Besides, in the KW×KH CONV operation with stride 1, the input data excluding the edge part always require MAC operations with KH kernel rows. Therefore, data in one input row calculated with one kernel row can be reused when calculating the other (KH-1) kernel rows. This paper proposes a weight mapping method that requires a short data reuse distance and reduces on-chip memory access by adding a small size buffer. Furthermore, we propose to maximize the reusability of the input data by adding a buffer for the input row data that are reused (KH-1) times in a KW×KH CONV.

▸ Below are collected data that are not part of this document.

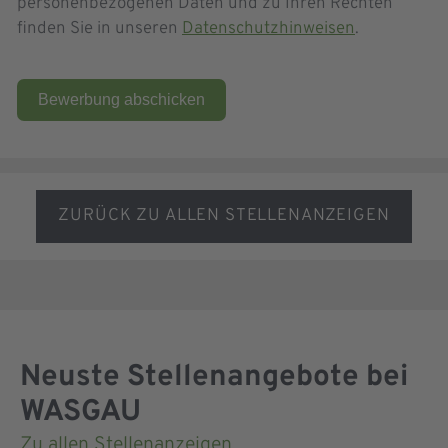
personenbezogenen Daten und zu Ihren Rechten
finden Sie in unseren
Datenschutzhinweisen
.
Bewerbung abschicken
ZURÜCK ZU ALLEN STELLENANZEIGEN
Neuste Stellenangebote bei
WASGAU
Zu allen Stellenanzeigen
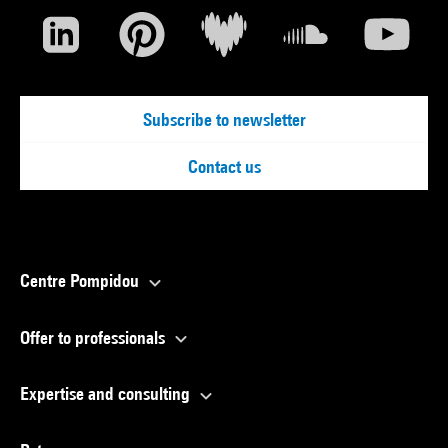
Subscribe to newsletter
Contact us
Centre Pompidou
Offer to professionals
Expertise and consulting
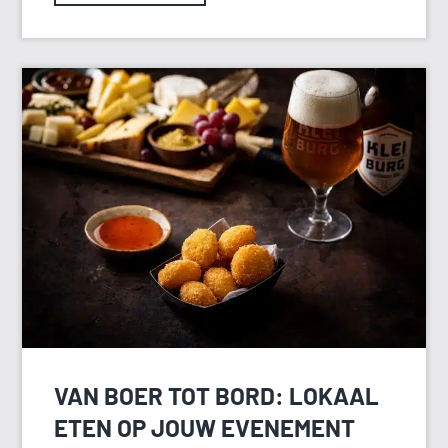
VAN BOER TOT BORD: LOKAAL
ETEN OP JOUW EVENEMENT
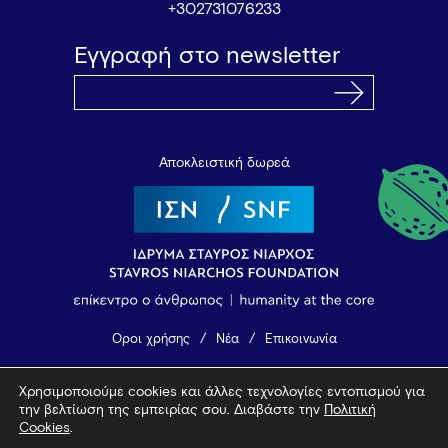
+302731076233
Εγγραφή στο newsletter
Αποκλειστική δωρεά
Όροι χρήσης
Νέα
Επικοινωνία
Χρησιμοποιούμε cookies και άλλες τεχνολογίες εντοπισμού για
© 2026 Vamvakou Revival
την βελτίωση της εμπειρίας σου. Διαβάστε την
Πολιτική
Design by Bob Studio
—
Developed by Tool
Cookies
.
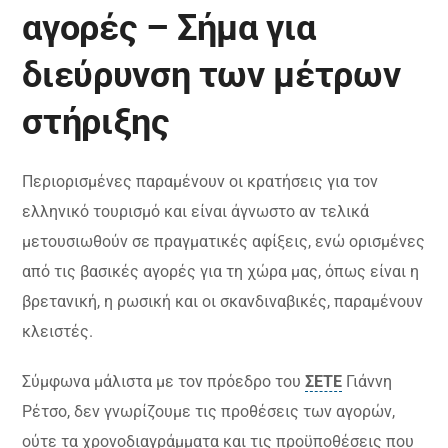
αγορές – Σήμα για
διεύρυνση των μέτρων
στήριξης
Περιορισμένες παραμένουν οι κρατήσεις για τον
ελληνικό τουρισμό και είναι άγνωστο αν τελικά
μετουσιωθούν σε πραγματικές αφίξεις, ενώ ορισμένες
από τις βασικές αγορές για τη χώρα μας, όπως είναι η
βρετανική, η ρωσική και οι σκανδιναβικές, παραμένουν
κλειστές.
Σύμφωνα μάλιστα με τον πρόεδρο του
ΣΕΤΕ
Γιάννη
Ρέτσο, δεν γνωρίζουμε τις προθέσεις των αγορών,
ούτε τα χρονοδιαγράμματα και τις προϋποθέσεις που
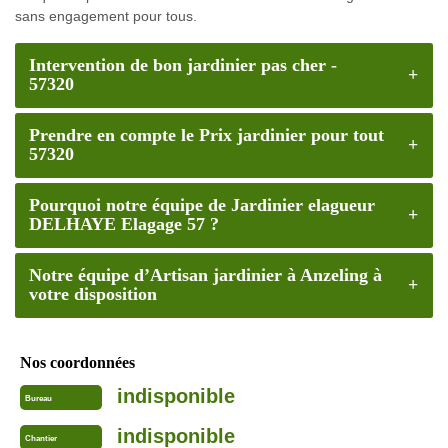
sans engagement pour tous.
Intervention de bon jardinier pas cher -
57320
Prendre en compte le Prix jardinier pour tout
57320
Pourquoi notre équipe de Jardinier elagueur
DELHAYE Elagage 57 ?
Notre équipe d’Artisan jardinier à Anzeling à
votre disposition
Nos coordonnées
indisponible
Bureau
indisponible
Chantier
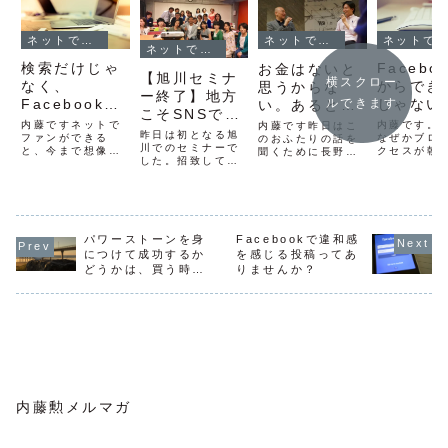
ネットでファンを作る方法
ネットでファンを作る方法
ネットでファンを作る方法
ネットでファンを作る方法
Facebo
検索だけじゃ
お金はないと
【旭川セミナ
横スクロー
からでき
なく、
思うからな
ー終了】地方
ルできます
じゃない
Facebookな
い。あると知
こそSNSでつ
投稿から2
どSNSで発信
るとある
内藤です。
内藤ですネットで
内藤です昨日はこ
ながりを作っ
昨日は初となる旭
アクセス
なぜかブロ
するから遠方
ファンができる
のおふたりの話を
て可能性をひ
川でのセミナーで
クセスが朝
と、今まで想像し
聞くために長野
ために必
からも来る
した。招致してく
かったんで
ていなかった方が
へ。左が立花岳志
ろげよう！
ださったのは、藤
もの。
べてみると
お客様になること
さん、右が牧野内
原聡子さん参加者
Faceboo
がりあます。例え
大史さん。立花さ
の多くが、藤原さ
記事がシェ
ば、これまでのお
んは、『No
んのつながりや
ていました
客さんとは違う地
Second Life』
SNSのつながりか
ら紹介して
域からわざわざ来
という超人気ブロ
パワーストーンを身
らでした。「つな
Facebookで違和感
た青山華子
てくれたとか、海
グをされていま
がりの経済」を感
につけて成功するか
を感じる投稿ってあ
ブログ⇒ 
外在住の日本の方
す。職業もプロブ
じましたね。会場
1０番こん
がお客さんになる
どうかは、買う時点
りませんか？
ロガー！⇒ No
の旭川市市民活動
うしたらい
とか、会ったこと
Second Life立
で決まっている。と
交流センター
を解決する
がないけどお客さ
花さんとは、飲み
いう話
CoCoDeは、赤レ
このFaceb.
んになるとか。僕
の席...
ンガ造りの外観
も...
で...
内藤勲メルマガ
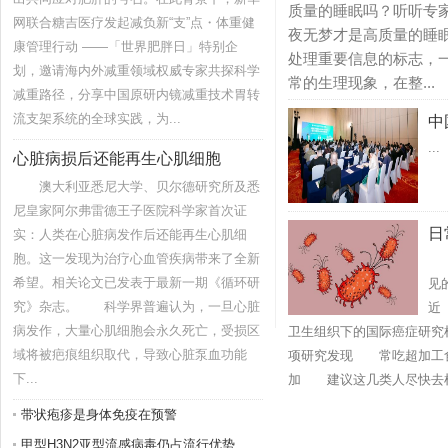
质量的睡眠吗？听听专
网联合糖吉医疗发起减负新“支”点・体重健
夜无梦才是高质量的睡
康管理行动 ——「世界肥胖日」特别企
处理重要信息的标志，
划，邀请海内外减重领域权威专家共探科学
常的生理现象，在整...
减重路径，分享中国原研内镜减重技术胃转
流支架系统的全球实践，为...
中
...
心脏病损后还能再生心肌细胞
澳大利亚悉尼大学、贝尔德研究所及悉
尼皇家阿尔弗雷德王子医院科学家首次证
日
实：人类在心脏病发作后还能再生心肌细
胞。这一发现为治疗心血管疾病带来了全新
当
感
希望。相关论文已发表于最新一期《循环研
见
究》杂志。 科学界普遍认为，一旦心脏
近
病发作，大量心肌细胞会永久死亡，受损区
卫生组织下的国际癌症研究
域将被疤痕组织取代，导致心脏泵血功能
项研究发现 常吃超加工
下...
加 建议这几类人尽快去检
带状疱疹是身体免疫在预警
甲型H3N2亚型流感病毒仍占流行优势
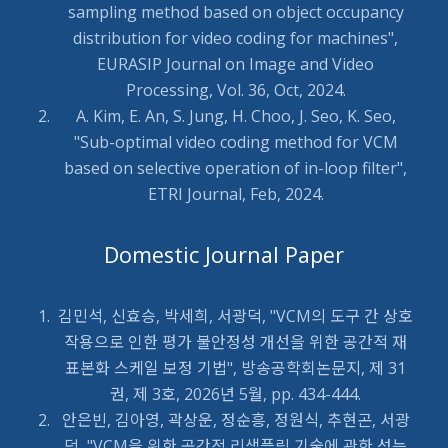
sampling method based on object occupancy
distribution for video coding for machines",
EURASIP Journal on Image and Video
Processing, Vol. 36, Oct, 2024.
A. Kim, E. An, S. Jung, H. Choo, J. Seo, K. Seo,
"Sub-optimal video coding method for VCM
based on selective operation of in-loop filter",
ETRI Journal, Feb, 2024.
Domestic Journal Paper
김민석, 신효승, 박세희, 서광덕, "VCM의 도구 간 상호
작용으로 인한 평가 불안정성 개선을 위한 공간적 재
표본화 스케일 보정 기법", 방송공학회논문지, 제 31
권, 제 3호, 2026년 5월, pp. 434-444.
안은빈, 김아영, 곽상운, 정순흥, 정원식, 추현곤, 서광
덕, "VCM을 위한 공간적 리샘플링 기술에 관한 성능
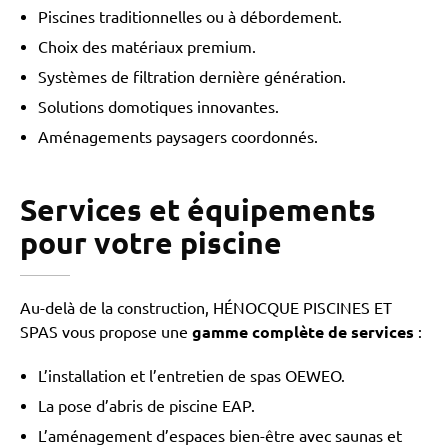
Piscines traditionnelles ou à débordement.
Choix des matériaux premium.
Systèmes de filtration dernière génération.
Solutions domotiques innovantes.
Aménagements paysagers coordonnés.
Services et équipements
pour votre piscine
Au-delà de la construction, HÉNOCQUE PISCINES ET
SPAS vous propose une
gamme
complète de services
:
L’installation et l’entretien de spas OEWEO.
La pose d’abris de piscine EAP.
L’aménagement d’espaces bien-être avec saunas et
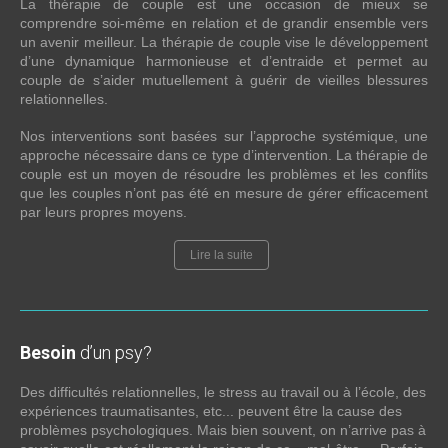
La thérapie de couple est une occasion de mieux se
comprendre soi-même en relation et de grandir ensemble vers
un avenir meilleur. La thérapie de couple vise le développement
d’une dynamique harmonieuse et d’entraide et permet au
couple de s’aider mutuellement à guérir de vieilles blessures
relationnelles.
Nos interventions sont basées sur l’approche systémique, une
approche nécessaire dans ce type d’intervention. La thérapie de
couple est un moyen de résoudre les problèmes et les conflits
que les couples n’ont pas été en mesure de gérer efficacement
par leurs propres moyens.
Lire la suite
Besoin
d’un psy?
Des difficultés relationnelles, le stress au travail ou à l’école, des
expériences traumatisantes, etc... peuvent être la cause des
problèmes psychologiques. Mais bien souvent, on n’arrive pas à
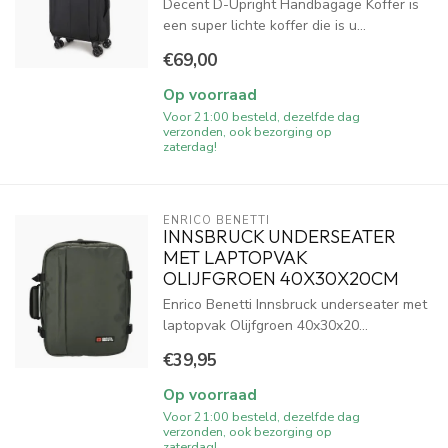
Decent D-Upright Handbagage Koffer is
een super lichte koffer die is u...
€69,00
Op voorraad
Voor 21:00 besteld, dezelfde dag
verzonden, ook bezorging op
zaterdag!
ENRICO BENETTI
INNSBRUCK UNDERSEATER
MET LAPTOPVAK
OLIJFGROEN 40X30X20CM
Enrico Benetti Innsbruck underseater met
laptopvak Olijfgroen 40x30x20...
€39,95
Op voorraad
Voor 21:00 besteld, dezelfde dag
verzonden, ook bezorging op
zaterdag!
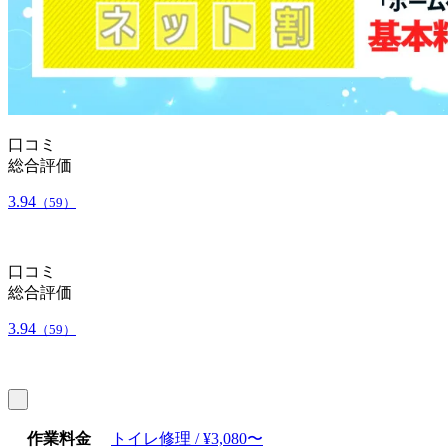
口コミ
総合評価
3.94
（59）
口コミ
総合評価
3.94
（59）
作業料金
トイレ修理 / ¥3,080〜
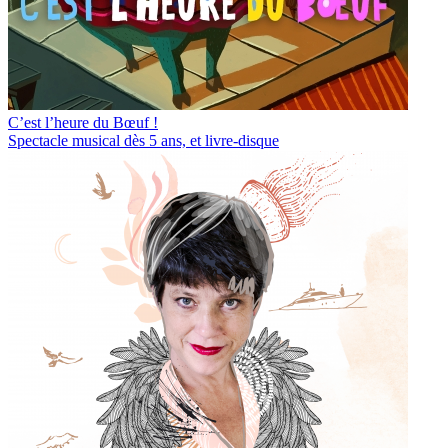
C’est l’heure du Bœuf !
Spectacle musical dès 5 ans, et livre-disque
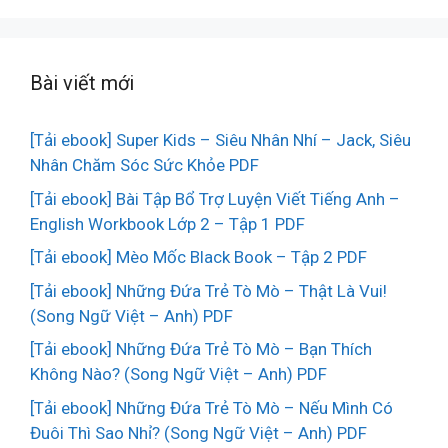
Bài viết mới
[Tải ebook] Super Kids – Siêu Nhân Nhí – Jack, Siêu
Nhân Chăm Sóc Sức Khỏe PDF
[Tải ebook] Bài Tập Bổ Trợ Luyện Viết Tiếng Anh –
English Workbook Lớp 2 – Tập 1 PDF
[Tải ebook] Mèo Mốc Black Book – Tập 2 PDF
[Tải ebook] Những Đứa Trẻ Tò Mò – Thật Là Vui!
(Song Ngữ Việt – Anh) PDF
[Tải ebook] Những Đứa Trẻ Tò Mò – Bạn Thích
Không Nào? (Song Ngữ Việt – Anh) PDF
[Tải ebook] Những Đứa Trẻ Tò Mò – Nếu Mình Có
Đuôi Thì Sao Nhỉ? (Song Ngữ Việt – Anh) PDF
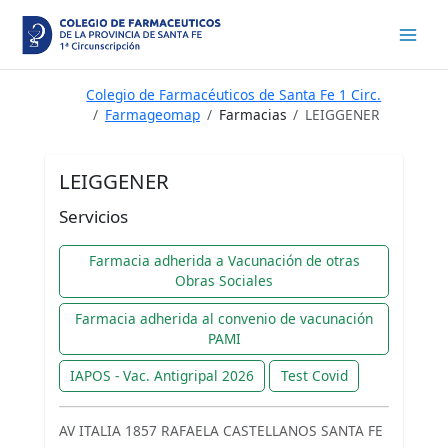
Ir
al
contenido
Colegio de Farmacéuticos de Santa Fe 1 Circ.
Farmageomap
Farmacias
LEIGGENER
LEIGGENER
Servicios
Farmacia adherida a Vacunación de otras
Obras Sociales
Farmacia adherida al convenio de vacunación
PAMI
IAPOS - Vac. Antigripal 2026
Test Covid
AV ITALIA 1857 RAFAELA CASTELLANOS SANTA FE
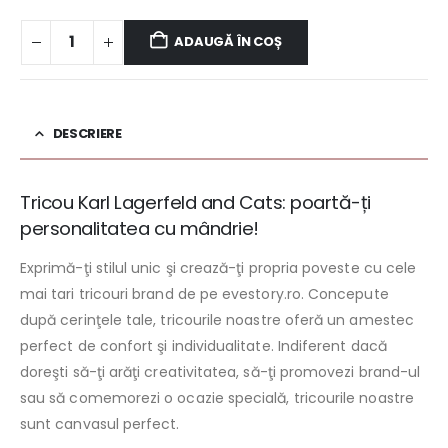
ADAUGĂ ÎN COȘ
DESCRIERE
Tricou Karl Lagerfeld and Cats: poartă-ți
personalitatea cu mândrie!
Exprimă-ţi stilul unic şi crează-ţi propria poveste cu cele
mai tari tricouri brand de pe evestory.ro. Concepute
după cerinţele tale, tricourile noastre oferă un amestec
perfect de confort şi individualitate. Indiferent dacă
doreşti să-ţi arăţi creativitatea, să-ţi promovezi brand-ul
sau să comemorezi o ocazie specială, tricourile noastre
sunt canvasul perfect.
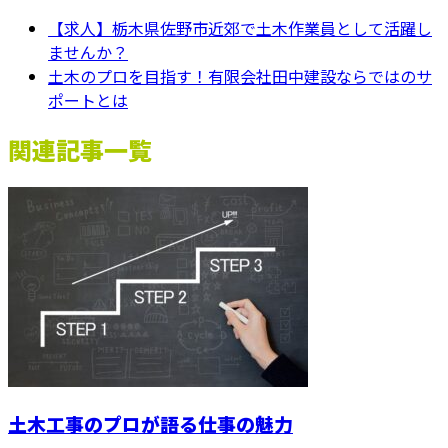
【求人】栃木県佐野市近郊で土木作業員として活躍し
ませんか？
土木のプロを目指す！有限会社田中建設ならではのサ
ポートとは
関連記事一覧
土木工事のプロが語る仕事の魅力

# 3 SYSAR+ TO SUPPORT ROW-STREAMING DATAFLOW

*SysAr+ Microarchitecture.* Our proposed SysAr+ adds a chaining buffer between UB and the 2D PE array of the baseline SysAr (see Fig. 2). The 2D PE array of SysAr+ is a structure in which a multi-input adder is combined for reduction by as much as KW. Each PE, equipped with a MAC in SysAr, has a multiplier instead; three PEs (KW=3) are grouped to have a common multi-input adder. SysAr+ operates by reconfiguring the input data transferred through UB into the form required for the PE array by internally shifting or storing it using the chaining buffer. This method eliminates the im2col process required for the CONV operation in SysAr so that the size of UB does not need to be increased and UB access is minimized.

The chaining buffer consists of two types of buffers: N-tap Shift register Buffers (NTSBs) and Row Buffers (RBs). NTSB is a buffer for input data reuse while operating each kernel row consisting of a



Fig. 2. SysAr+ Structure.



shift register and operates to reuse data with a short data reuse distance. NTSB can support stride 1 and stride 2, the dominant cases in CONV, using the N-tap shift value as a control signal. RB is a buffer for reusing input data in other kernel rows, storing data with a relatively long data reuse distance. The multi-input adder calculates the partial sum accumulation in parallel as much as the kernel width, meaning that the adder has KW or KW+1 input ports.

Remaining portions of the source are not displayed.